Dear Friend, T%is tim< I u
nderstood my m$stake 8nd u
sed One time p,d encr ptio
n scheme, I he,rd tha- it 
is the only en.ryptio7 met
hod that is ma9hemati:ally
 proven to be #ot cra:ked 
ever if the ke4 is ke)t se
cure, Let Me k#ow if  ou a
gree with me t" use t1is e
ncryption sche e alwa s...

显然这不是最终结果，我们得修正几项。把 “k#now” 修复成 “know”，把 “alwa s” 修复成 “always”.代码如下：

def know(index, pos, ch):
    msg[index, pos] = ord(ch)
    for x in range(len(c)):
        if x != index:
            msg[x][pos] = xo.strxor(c[x], c[index])[pos] ^ ord(ch)

know(10, 21, 'y')
know(8, 14, 'n')

print('\n'.join([''.join([chr(c) for c in x]) for x in msg]))

　　结果得到：

Dear Friend, This time I u
nderstood my mistake and u
sed One time pad encryptio
n scheme, I heard that it 
is the only encryption met
hod that is mathematically
 proven to be not cracked 
ever if the key is kept se
cure, Let Me know if you a
gree with me to use this e
ncryption scheme always...

　　我们成功恢复了明文！那么也很好取得了：把 keyC1 异或上米1 即可。

key = xo.strxor(c[0], ''.join([chr(c) for c in msg[0]]).encode())
print(key)

# b'afctf{OPT_1s_Int3rest1ng}!'

结论

Many-Time-Pad 是不安全的。我们这一次的攻击，条件稍微有点苛刻：明文必须是英文句子、截获到的密文必须足够多。但是只要攻击者有足够的耐心进行词频分析、监听大量密文，还是能够发起极具威胁性的攻击。如果铁了心要用直接xor来加密信息，应当采用一次一密（One-Time-Pad）.

python2 完整exp：

import string
import collections
import sets, sys

# 11 unknown ciphertexts (in hex format), all encrpyted with the same key

c1='25030206463d3d393131555f7f1d061d4052111a19544e2e5d'
c2='0f020606150f203f307f5c0a7f24070747130e16545000035d'
c3='1203075429152a7020365c167f390f1013170b1006481e1314'
c4='0f4610170e1e2235787f7853372c0f065752111b15454e0e09'
c5='081543000e1e6f3f3a3348533a270d064a02111a1b5f4e0a18'
c6='0909075412132e247436425332281a1c561f04071d520f0b11'
c7='4116111b101e2170203011113a69001b475206011552050219'
c8='041006064612297020375453342c17545a01451811411a470e'
c9='021311114a5b0335207f7c167f22001b44520c15544801125d'
c10='06140611460c26243c7f5c167f3d015446010053005907145d'
c11='0f05110d160f263f3a7f4210372c03111313090415481d49'
ciphers = [c1, c2, c3, c4, c5, c6, c7, c8, c9, c10, c11]
# The target ciphertext we want to crack
#target_cipher = "0529242a631234122d2b36697f13272c207f2021283a6b0c7908"

# XORs two string
def strxor(a, b):     # xor two strings (trims the longer input)
    return "".join([chr(ord(x) ^ ord(y)) for (x, y) in zip(a, b)])

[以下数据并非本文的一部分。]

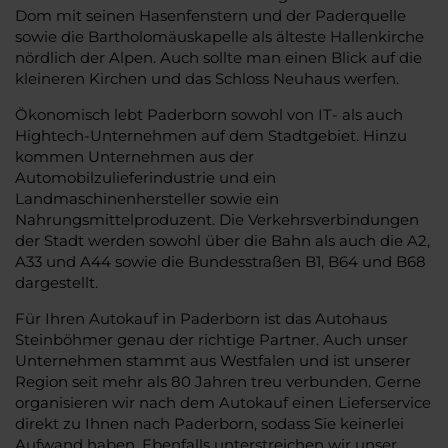
Dom mit seinen Hasenfenstern und der Paderquelle
sowie die Bartholomäuskapelle als älteste Hallenkirche
nördlich der Alpen. Auch sollte man einen Blick auf die
kleineren Kirchen und das Schloss Neuhaus werfen.
Ökonomisch lebt Paderborn sowohl von IT- als auch
Hightech-Unternehmen auf dem Stadtgebiet. Hinzu
kommen Unternehmen aus der
Automobilzulieferindustrie und ein
Landmaschinenhersteller sowie ein
Nahrungsmittelproduzent. Die Verkehrsverbindungen
der Stadt werden sowohl über die Bahn als auch die A2,
A33 und A44 sowie die Bundesstraßen B1, B64 und B68
dargestellt.
Für Ihren Autokauf in Paderborn ist das Autohaus
Steinböhmer genau der richtige Partner. Auch unser
Unternehmen stammt aus Westfalen und ist unserer
Region seit mehr als 80 Jahren treu verbunden. Gerne
organisieren wir nach dem Autokauf einen Lieferservice
direkt zu Ihnen nach Paderborn, sodass Sie keinerlei
Aufwand haben. Ebenfalls unterstreichen wir unser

def target_fix(target_cipher):
    # To store the final key
    final_key = [None]*150
    # To store the positions we know are broken
    known_key_positions = set()

    # For each ciphertext
    for current_index, ciphertext in enumerate(ciphers):
        counter = collections.Counter()
        # for each other ciphertext
        for index, ciphertext2 in enumerate(ciphers):
            if current_index != index: # don't xor a ciphertext with itself
                for indexOfChar, char in enumerate(strxor(ciphertext.decode('hex'), ciphertext2.decode('hex'))): # Xor the two ciphertexts
                    # If a character in the xored result is a alphanumeric character, it means there was probably a space character in one of the plaintexts (we don't know which one)
                    if char in string.printable and char.isalpha(): counter[indexOfChar] += 1 # Increment the counter at this index
        knownSpaceIndexes = []

        # Loop through all positions where a space character was possible in the current_index cipher
        for ind, val in counter.items():
            # If a space was found at least 7 times at this index out of the 9 possible XORS, then the space character was likely from the current_index cipher!
            if val >= 7: knownSpaceIndexes.append(ind)
        #print knownSpaceIndexes # Shows all the positions where we now know the key!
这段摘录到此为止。